The researchers from St. George’s University of London also said antibodies were not detected in all of the infected participants, however, which could contribute to discussions on best practices for interpreting results from antibody tests. Serological testing and the ability to detect viral antigens may increase diagnostic accuracy for COVID-19, study authors wrote, especially when antibody tests are negative but symptoms resemble those of COVID-19.
The analysis found that 2 percent to 8.5 percent of infected individuals do not develop detectable antibody responses even weeks after infection. Also, seroconverters — someone who has detectable antibodies — were older than non-seroconverters, with a median age of 65.5 compared to 41 years.
The study was published in the preprint server medRxiv, meaning the preliminary report has not been certified by peer review.
“Our results provide an improved understanding of how best to use viral and antibody tests for coronavirus, especially when not every person exposed to the virus will have a positive response,” said Sanjeev Krishna, professor of molecular parasitology and medicine at St. George’s University of London, according to a university press release.
“We need to understand how best to interpret the results from these tests to control the spread of the virus, as well as identifying those who may be immune to the disease,” he said.
Researchers and clinicians analyzed antibody test results from 177 infected people. The study also found that patients with the most severe infections and the largest inflammatory responses were more likely to develop antibodies.
“The researchers suggest that this may be due to antibody responses working in parallel with an inflammatory response to severe disease, or that a higher viral load could lead to greater stimulation of the inflammatory and antibody development pathways,” according to the release.
For those with negative antibody test responses, the researchers suggest other immune response mechanisms are at play, like different antigens or T-cells.
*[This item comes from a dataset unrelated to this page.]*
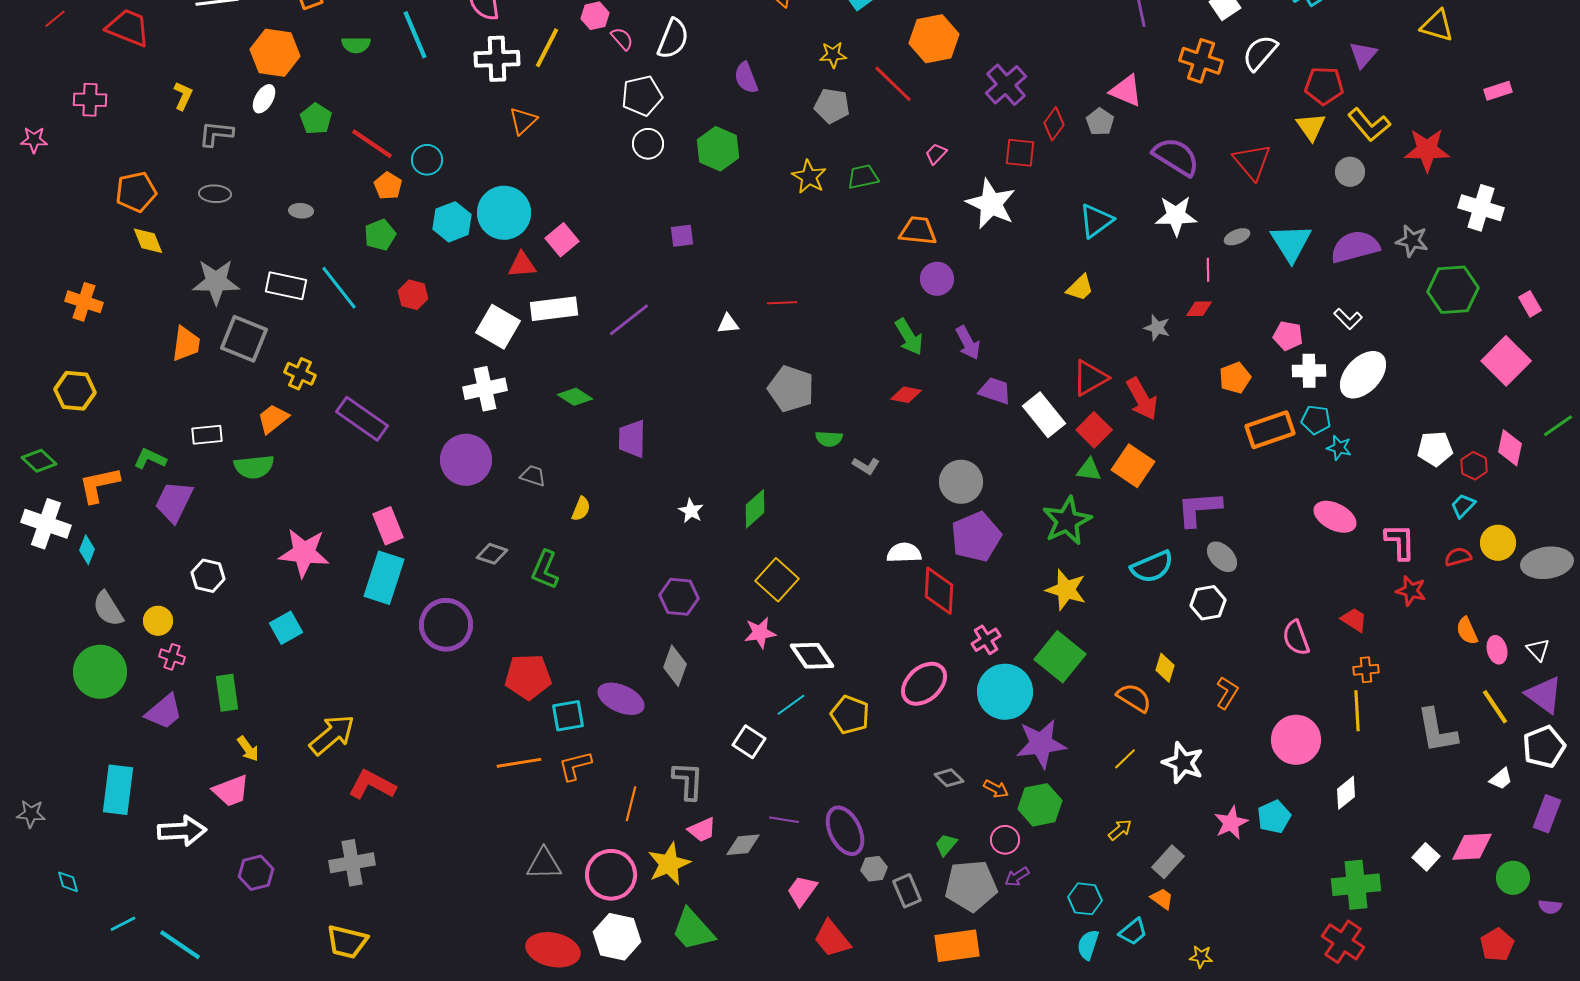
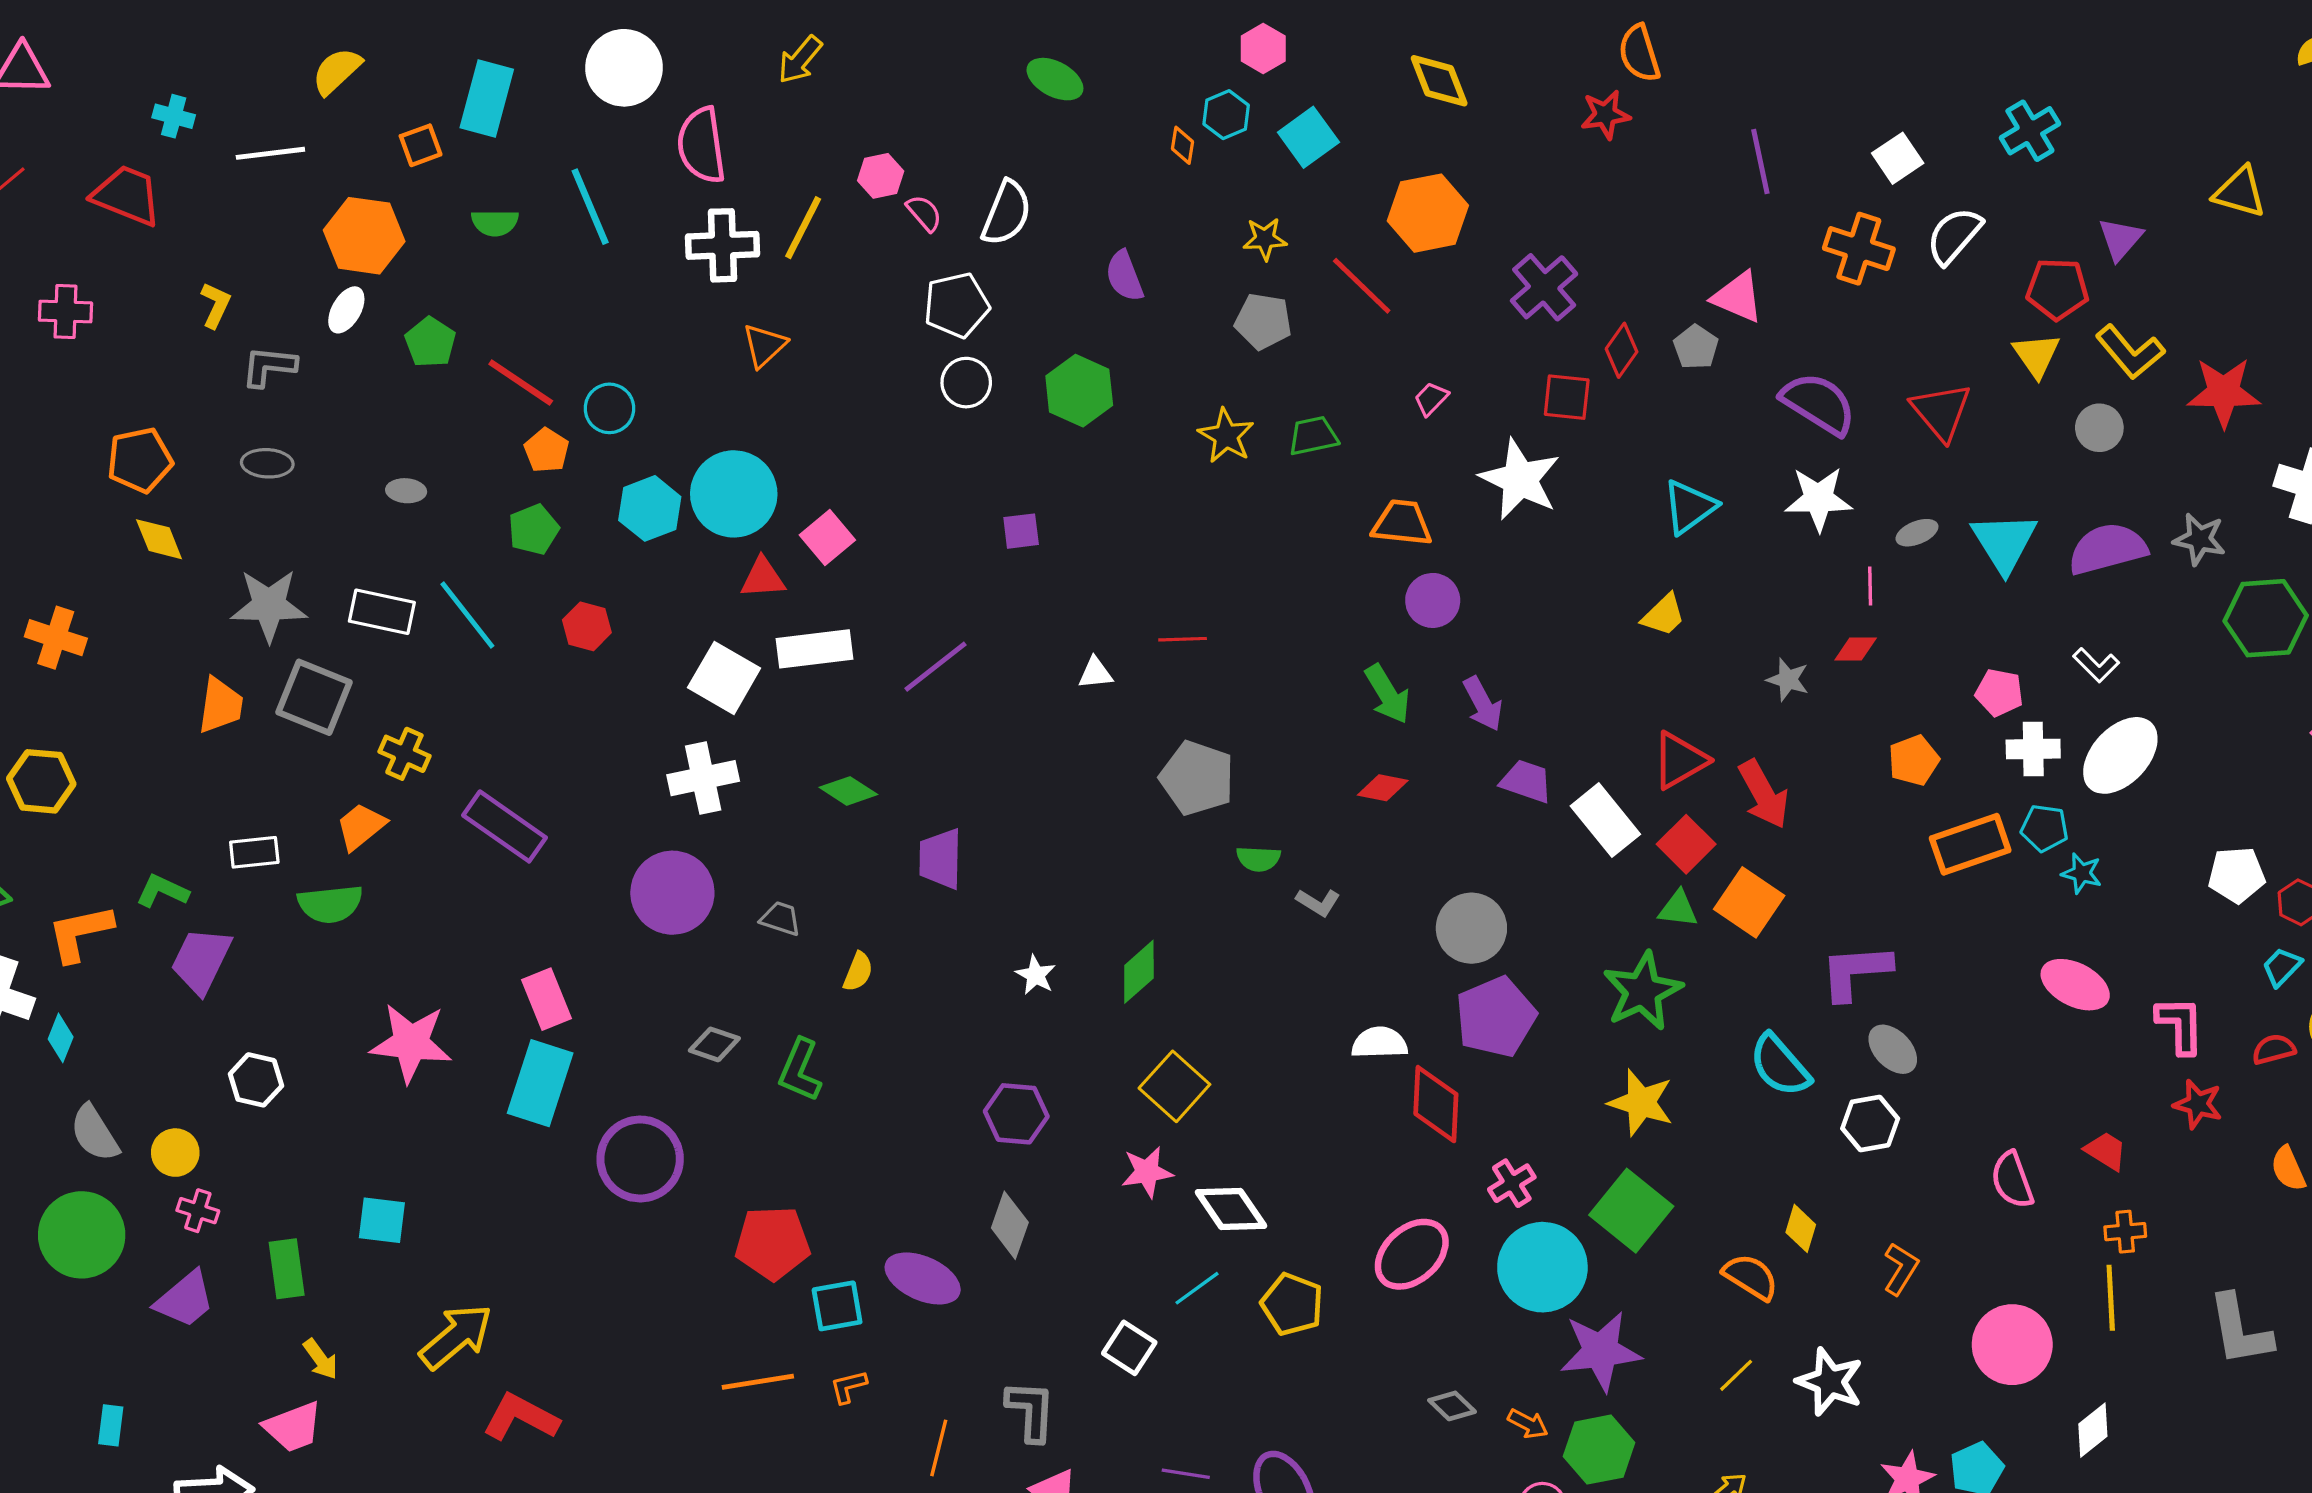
cyan semicircle: (1152, 567) -> (1780, 1065), turned 72
cyan square: (286, 628) -> (382, 1220), moved, turned 36
orange L-shape: (575, 766) -> (848, 1387), size x0.7
cyan rectangle: (118, 790) -> (111, 1425), size x0.5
Or perhaps relatively mild infections are restricted to certain areas of the body, they said, such as within mucosal cells of the respiratory tract.
Researchers also noted that “higher antibody responses (were) associated with non-white ethnicity,” building on knowledge that ethnic minority groups have a higher chance of developing severe disease.
Krishna hopes that sharing the data at an early stage will accelerate progress toward effective use of test results around the world.